Ethics in international businesss
Judul Artikel : Ethics in international
businesss
Judul Jurnal : Industrial and Commercial
Training
Nama Pengarang : Brian J. Hurn (Associate
Lecturer, Universities of Surrey and Westminster and Associate Professor,
schiler International University, London, UK)
Etika
dalam bisnis internasional
artikel
ini akan membahas tentang Definisi etika berlimpah, Etika dan budaya perusahaan, Suap dan korupsi, dan Transparansi dalam akuntansi. Hal yang pertama akan di bahas tentang Definisi Etika berlimpah :
1.
Definisi etika berlimpah
Disiplin
berurusan dengan apa yang baik dan buruk dan benar dan salah atau dengan
kewajiban moral dan Kewajiban (Webster New International
Dictionary, 1976).
2.
Etika
dan budaya perusahaan
Dalam dunia
bisnis internasional, nilai-nilai inti dari organisasi besar seringkali dianggap
sebagai bagian dari '' warisan perusahaan 'mereka', bagian dari budaya
perusahaan penting mereka yang dikembangkan dan, jika perlu, didefinisikan
ulang oleh manajemen puncak. Dalam rangka untuk memastikan ini, nilai-nilai ini
jelas di dokumen Karakter Perusahaan. Ini termasuk komitmen yang kuat untuk
kemampuan, kualitas, kesederhanaan, transparansi dan tanggung jawab yang jelas
kepada para pemegang saham. Terus ketaatan nilai-nilai etika yang mendasar ini
memainkan peranan besar dalam membantu baru perusahaan mempertahankan posisinya
dalam dunia yang berubah.
3.
Suap
dan korupsi
Daerah dilema
etika mungkin yang paling sering dihadapi oleh banyak perusahaan adalah berurusan
dengan potensi suap dan korupsi. Korupsi secara intrinsik tidak bermoral dan di
kali benar-benar kriminal, menyebabkan kerugian bagi perekonomian, kehidupan publik
dan individu, dan, jika diterima, dapat mendorong kejahatan terorganisir. Anti-korupsi
LSM Transparansi Internasional, didirikan pada tahun 1993, mendefinisikan
korupsi sebagai: '' penyalahgunaan kekuasaan publik untuk swasta mendapatkan''.

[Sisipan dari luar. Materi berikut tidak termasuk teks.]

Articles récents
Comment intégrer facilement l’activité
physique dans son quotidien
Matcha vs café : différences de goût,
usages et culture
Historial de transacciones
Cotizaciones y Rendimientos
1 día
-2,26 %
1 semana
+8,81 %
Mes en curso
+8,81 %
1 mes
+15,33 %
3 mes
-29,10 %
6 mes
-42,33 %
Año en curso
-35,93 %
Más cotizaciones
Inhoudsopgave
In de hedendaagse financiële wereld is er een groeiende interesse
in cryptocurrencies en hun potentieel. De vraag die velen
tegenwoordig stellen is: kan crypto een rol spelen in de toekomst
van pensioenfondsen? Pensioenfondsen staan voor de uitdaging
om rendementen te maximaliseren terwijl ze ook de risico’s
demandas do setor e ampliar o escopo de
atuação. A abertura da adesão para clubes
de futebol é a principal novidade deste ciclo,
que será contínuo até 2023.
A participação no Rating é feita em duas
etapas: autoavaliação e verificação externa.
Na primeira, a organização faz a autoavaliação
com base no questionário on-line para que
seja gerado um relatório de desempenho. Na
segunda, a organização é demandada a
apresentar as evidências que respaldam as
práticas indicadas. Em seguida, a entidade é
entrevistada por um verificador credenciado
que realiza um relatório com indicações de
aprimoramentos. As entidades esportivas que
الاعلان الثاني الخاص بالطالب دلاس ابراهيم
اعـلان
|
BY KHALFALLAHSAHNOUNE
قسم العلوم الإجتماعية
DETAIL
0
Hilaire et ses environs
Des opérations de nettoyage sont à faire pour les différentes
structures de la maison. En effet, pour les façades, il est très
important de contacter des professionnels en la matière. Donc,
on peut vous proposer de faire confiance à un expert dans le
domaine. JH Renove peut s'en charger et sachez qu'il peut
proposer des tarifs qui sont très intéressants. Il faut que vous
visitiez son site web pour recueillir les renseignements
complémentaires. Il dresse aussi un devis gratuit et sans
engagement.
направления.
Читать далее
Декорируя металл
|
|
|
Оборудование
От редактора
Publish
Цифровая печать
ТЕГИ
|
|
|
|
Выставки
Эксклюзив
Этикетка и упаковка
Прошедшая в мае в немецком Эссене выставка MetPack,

Ini menerbitkan Indeks Persepsi Korupsi (CPI) yang menempati peringkat negara
menurut tingkat persepsi korupsi. Skor CPI untuk akuntansi ini berasal dari persepsi
tingkat korupsi seperti yang terlihat oleh orang-orang bisnis dan analis
spesialis.
4.
Transparansi
dalam akuntansi
Salah satu hasil
dari kasus terakhir telah permintaan oleh otoritas dan pemegang saham untuk
transparansi yang lebih besar dalam prosedur akuntansi dalam bisnis besar.
Telah ada Serangan pada '' akuntansi kreatif '', yang kadang-kadang telah
terang-terangan penipuan, cenderung menyanjung kinerja perusahaan dalam jangka
pendek dengan mengorbankan para pemegang saham.